Your assignment → Images within the entries are to be omitted; the remainder must be reproduced exactly.

——

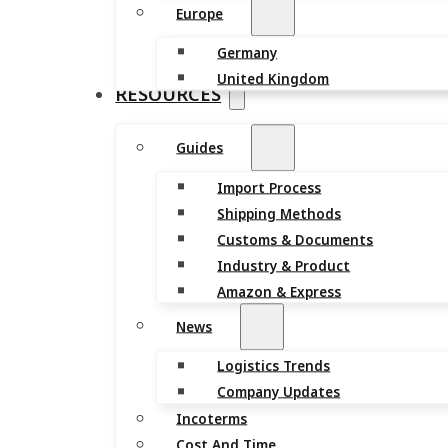
Europe
Germany
United Kingdom
RESOURCES
Guides
Import Process
Shipping Methods
Customs & Documents
Industry & Product
Amazon & Express
News
Logistics Trends
Company Updates
Incoterms
Cost And Time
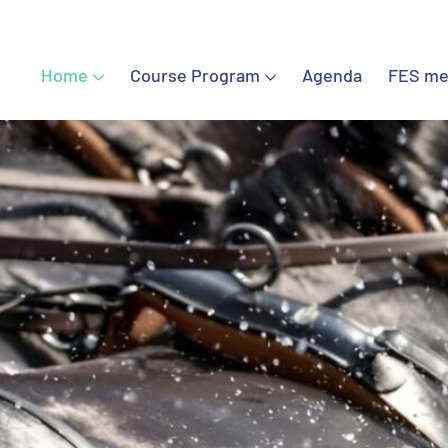
Home
Course Program
Agenda
FES me
Home
Course Program
Agenda
FES meetings
FES Certified Chiropractors
Contact
Sign in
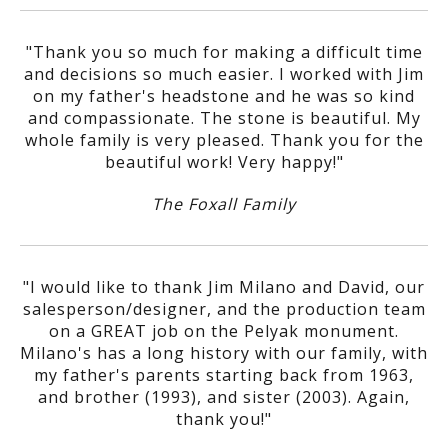
"Thank you so much for making a difficult time
and decisions so much easier. I worked with Jim
on my father's headstone and he was so kind
and compassionate. The stone is beautiful. My
whole family is very pleased. Thank you for the
beautiful work! Very happy!"
The Foxall Family
"I would like to thank Jim Milano and David, our
salesperson/designer, and the production team
on a GREAT job on the Pelyak monument.
Milano's has a long history with our family, with
my father's parents starting back from 1963,
and brother (1993), and sister (2003). Again,
thank you!"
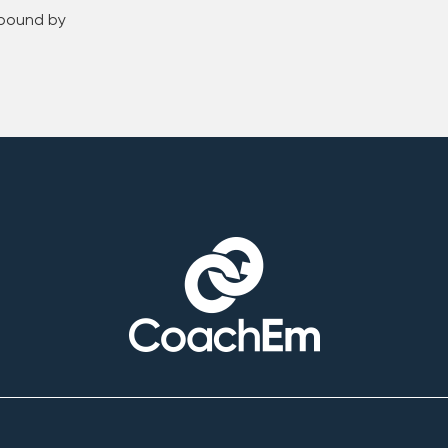
 bound by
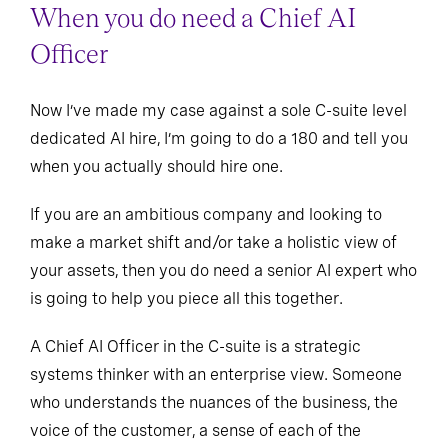
When you do need a Chief AI
Officer
Now I’ve made my case against a sole C-suite level
dedicated AI hire, I’m going to do a 180 and tell you
when you actually should hire one.
If you are an ambitious company and looking to
make a market shift and/or take a holistic view of
your assets, then you do need a senior AI expert who
is going to help you piece all this together.
A Chief AI Officer in the C-suite is a strategic
systems thinker with an enterprise view. Someone
who understands the nuances of the business, the
voice of the customer, a sense of each of the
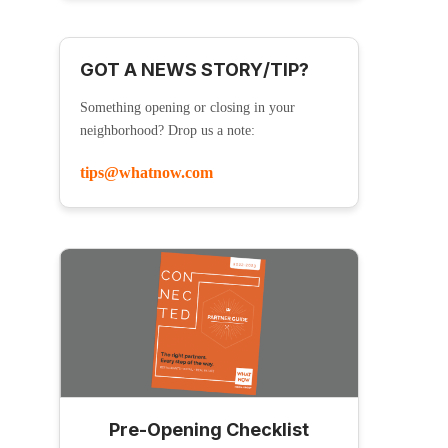
GOT A NEWS STORY/TIP?
Something opening or closing in your
neighborhood? Drop us a note:
tips@whatnow.com
Pre-Opening Checklist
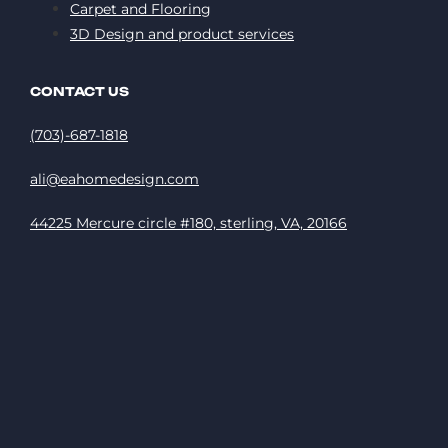
Carpet and Flooring
3D Design and product services
CONTACT US
(703)-687-1818
ali@eahomedesign.com
44225 Mercure circle #180, sterling, VA, 20166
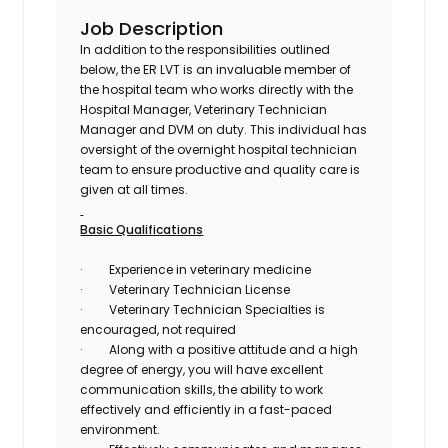
Job Description
In addition to the responsibilities outlined
below, the ER LVT is an invaluable member of
the hospital team who works directly with the
Hospital Manager, Veterinary Technician
Manager and DVM on duty. This individual has
oversight of the overnight hospital technician
team to ensure productive and quality care is
given at all times.
Basic Qualifications
·
Experience in veterinary medicine
·
Veterinary Technician License
·
Veterinary Technician Specialties is
encouraged, not required
·
Along with a positive attitude and a high
degree of energy, you will have excellent
communication skills, the ability to work
effectively and efficiently in a fast-paced
environment.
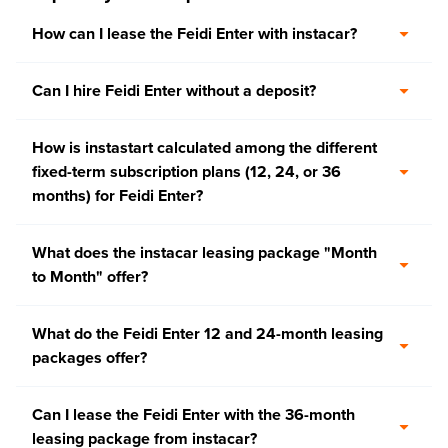
How can I lease the Feidi Enter with instacar?
Can I hire Feidi Enter without a deposit?
How is instastart calculated among the different
fixed-term subscription plans (12, 24, or 36
months) for Feidi Enter?
What does the instacar leasing package "Month
to Month" offer?
What do the Feidi Enter 12 and 24-month leasing
packages offer?
Can I lease the Feidi Enter with the 36-month
leasing package from instacar?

——

Response to this task →
Europe
Germany
United Kingdom
RESOURCES
Guides
Import Process
Shipping Methods
Customs & Documents
Industry & Product
Amazon & Express
News
Logistics Trends
Company Updates
Incoterms
Cost And Time
Home
Course Program
Agenda
FES me
Home
Course Program
Agenda
FES meetings
FES Certified Chiropractors
Contact
Sign in
"Thank you so much for making a difficult time
and decisions so much easier. I worked with Jim
on my father's headstone and he was so kind
and compassionate. The stone is beautiful. My
whole family is very pleased. Thank you for the
beautiful work! Very happy!"
The Foxall Family
"I would like to thank Jim Milano and David, our
salesperson/designer, and the production team
on a GREAT job on the Pelyak monument.
Milano's has a long history with our family, with
my father's parents starting back from 1963,
and brother (1993), and sister (2003). Again,
thank you!"
 bound by
When you do need a Chief AI
Officer
Now I’ve made my case against a sole C-suite level
dedicated AI hire, I’m going to do a 180 and tell you
when you actually should hire one.
If you are an ambitious company and looking to
make a market shift and/or take a holistic view of
your assets, then you do need a senior AI expert who
is going to help you piece all this together.
A Chief AI Officer in the C-suite is a strategic
systems thinker with an enterprise view. Someone
who understands the nuances of the business, the
voice of the customer, a sense of each of the
GOT A NEWS STORY/TIP?
Something opening or closing in your
neighborhood? Drop us a note:
tips@whatnow.com
Pre-Opening Checklist
Carpet and Flooring
3D Design and product services
CONTACT US
(703)-687-1818
ali@eahomedesign.com
44225 Mercure circle #180, sterling, VA, 20166
Job Description
In addition to the responsibilities outlined
below, the ER LVT is an invaluable member of
the hospital team who works directly with the
Hospital Manager, Veterinary Technician
Manager and DVM on duty. This individual has
oversight of the overnight hospital technician
team to ensure productive and quality care is
given at all times.
Basic Qualifications
·
Experience in veterinary medicine
·
Veterinary Technician License
·
Veterinary Technician Specialties is
encouraged, not required
·
Along with a positive attitude and a high
degree of energy, you will have excellent
communication skills, the ability to work
effectively and efficiently in a fast-paced
environment.
How can I lease the Feidi Enter with instacar?
Can I hire Feidi Enter without a deposit?
How is instastart calculated among the different
fixed-term subscription plans (12, 24, or 36
months) for Feidi Enter?
What does the instacar leasing package "Month
to Month" offer?
What do the Feidi Enter 12 and 24-month leasing
packages offer?
Can I lease the Feidi Enter with the 36-month
leasing package from instacar?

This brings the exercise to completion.